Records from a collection
####################

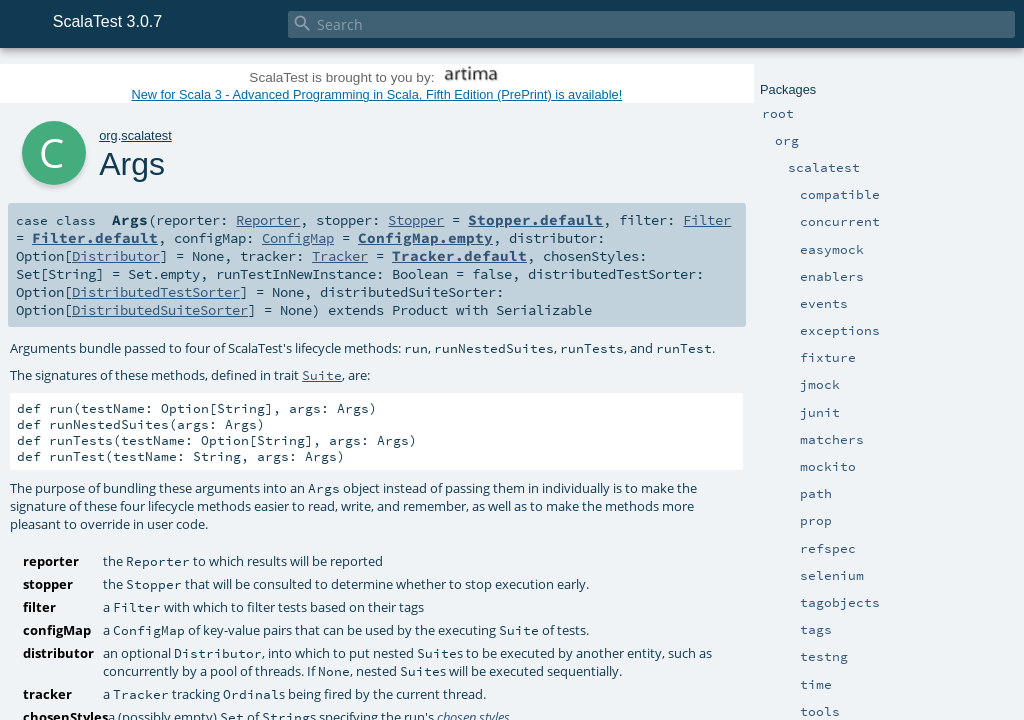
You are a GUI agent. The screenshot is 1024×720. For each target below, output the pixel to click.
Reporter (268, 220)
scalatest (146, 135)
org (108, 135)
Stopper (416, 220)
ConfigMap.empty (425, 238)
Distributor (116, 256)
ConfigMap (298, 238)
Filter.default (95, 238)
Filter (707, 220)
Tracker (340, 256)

####################

PROMPT » Your job is to repeat the data exactly, leaving each picture out.

WRITTEN RESPONSE »
You are a GUI agent. The screenshot is 1024×720. For each target below, output the pixel to click.
Reporter (268, 220)
scalatest (146, 135)
org (108, 135)
Stopper (416, 220)
ConfigMap.empty (425, 238)
Distributor (116, 256)
ConfigMap (298, 238)
Filter.default (95, 238)
Filter (707, 220)
Tracker (340, 256)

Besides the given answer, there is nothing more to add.